El Gobernador del Territorio estableció el estado de sitio en la ciudad (incluyendo la prohibición de reunirse más de dos personas en las calles), y ejerció presiones diversas sobre los medios de prensa para silenciar o presentar versiones de los hechos que no resultaran contrarias a su delicada posición.

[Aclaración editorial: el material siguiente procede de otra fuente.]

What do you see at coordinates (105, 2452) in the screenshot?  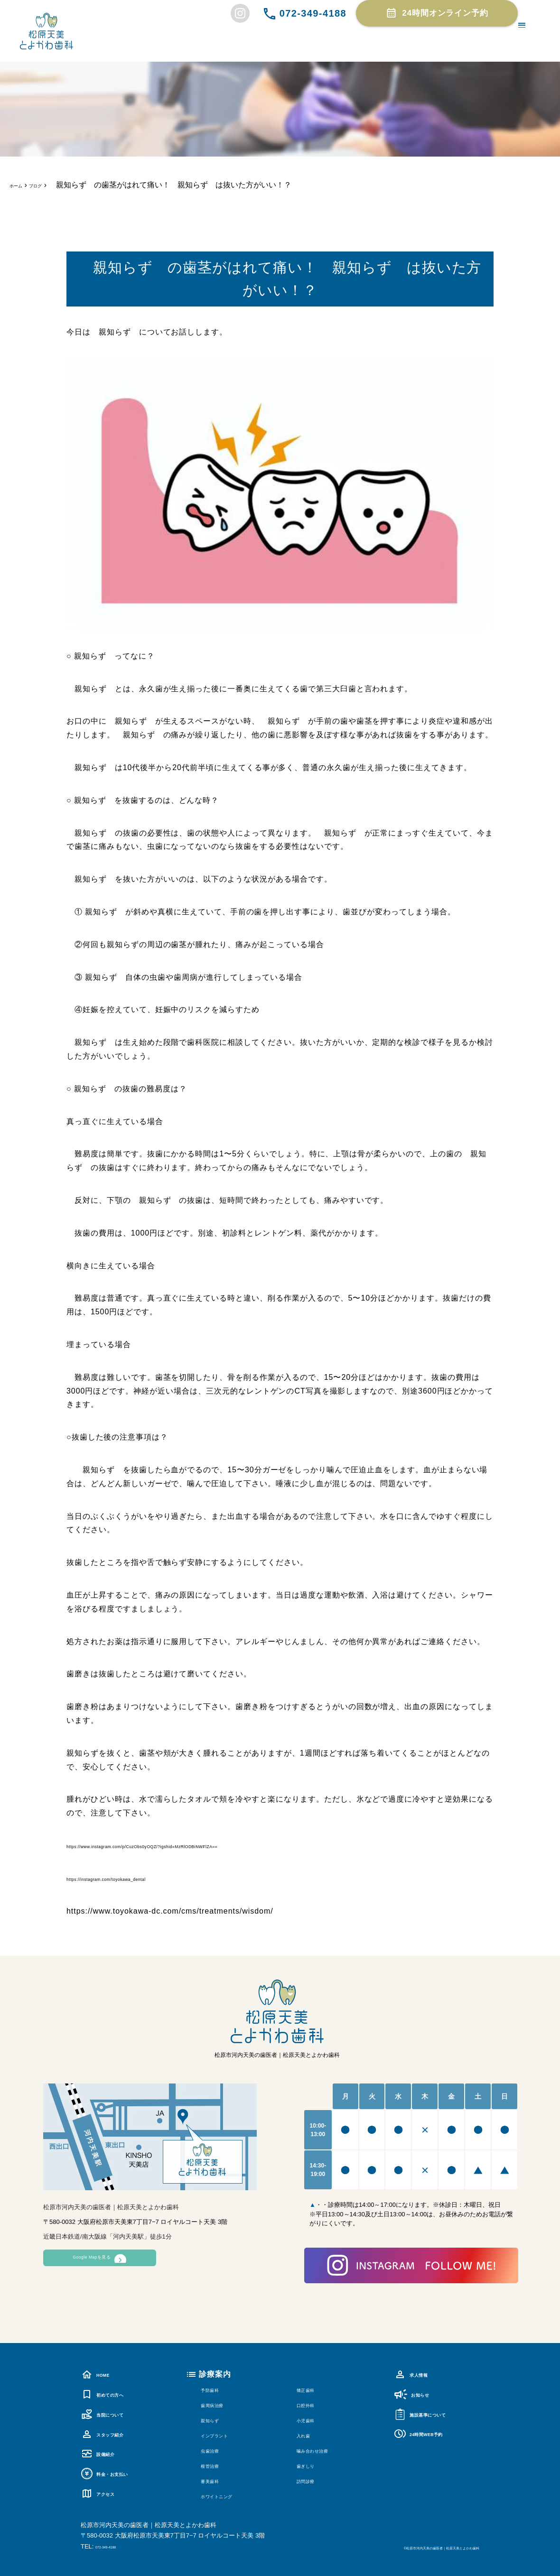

De hecho, se estableció una casi completa censura de prensa y se suspendieron las sesiones de la Junta de Alcaldes...

De resultas de estos hechos, los obreros fallecidos y que figuran en el Registro respectivo del Cementerio de Punta Arenas, fueron: JUAN ENRÍQUEZ (español), ANTONIO RODRÍGUEZ, MAURILIO MORENO, SABINO VILLEGAS, VICENTE PEÑA, FORTUNATO GUIRÚ e ISMAEL ALONSO. El carrocero funerario Olegario Agüero Vera, relató en 1946 que “para el incendio de la Federación en Magallanes en 1920, en un solo día, llevó diez muertos al cementerio…“, lo que no se correspondería con el número de muertos señalados en el Registro antes mencionado.

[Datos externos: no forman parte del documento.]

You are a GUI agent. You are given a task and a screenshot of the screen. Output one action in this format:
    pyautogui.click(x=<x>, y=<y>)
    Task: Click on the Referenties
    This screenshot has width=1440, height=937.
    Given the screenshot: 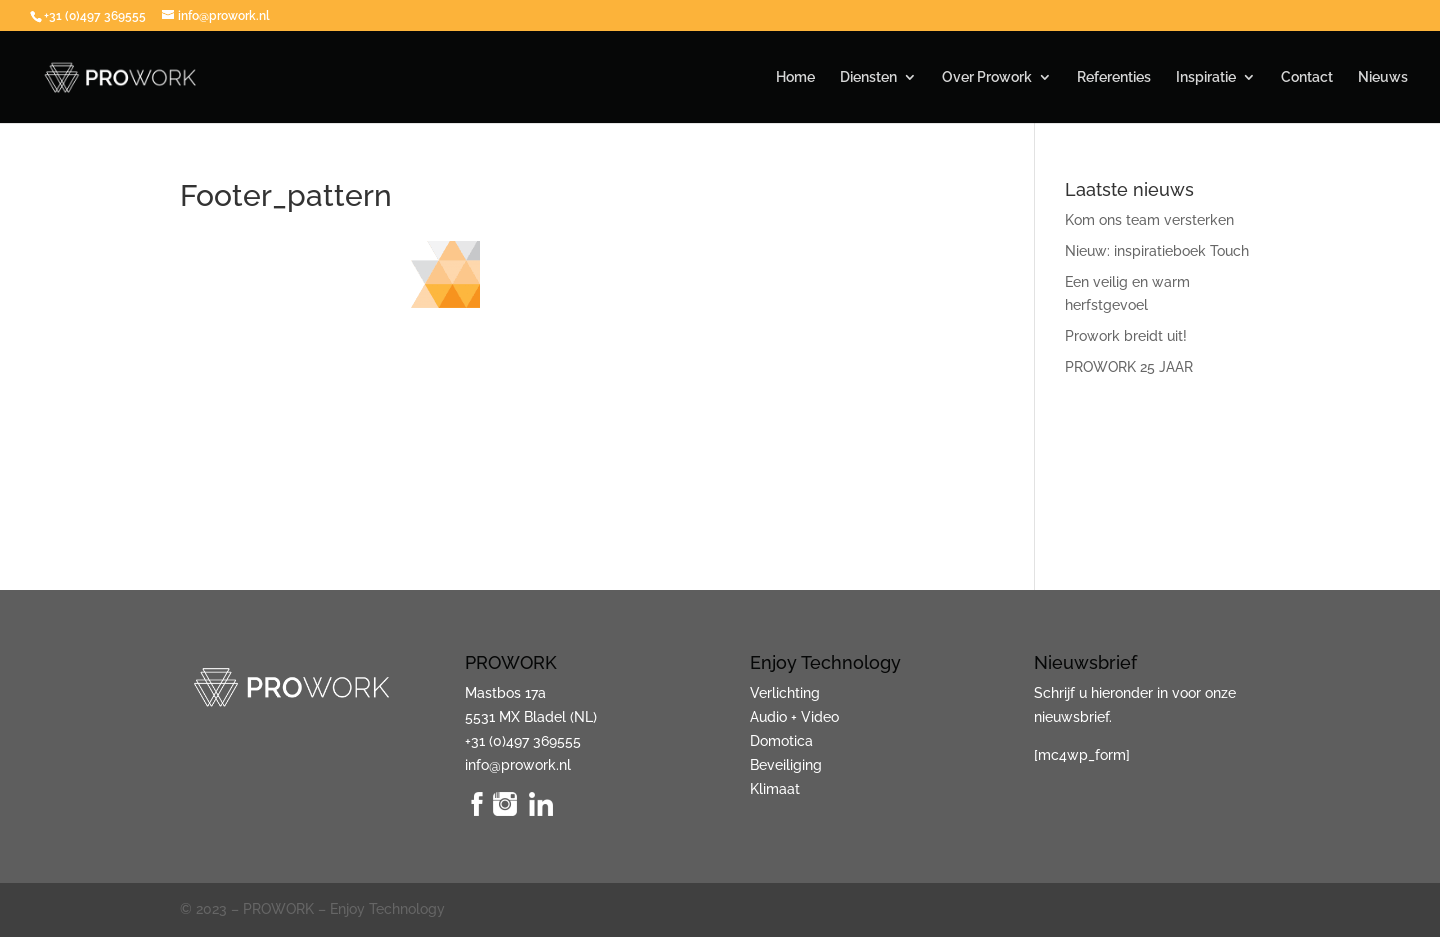 What is the action you would take?
    pyautogui.click(x=1114, y=77)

A su vez, el Libro de Atenciones de la Cruz Roja de Punta Arenas de 1920, expresa que entre los federados heridos de distinta gravedad figuraban: José Sobral, Armando Ubeda, Francisco Triviño, Aurelio Mirelle, Francisco Lopez, Abraham Bahamondez, Pedro Pacheco, Pedro J. Latorre, Rosendo Alvarez, Melitón Ojeda, Emilio Limacher y otros seis obreros, todos ellos con heridas de sablazos, quemaduras o e incluso golpes con hachas.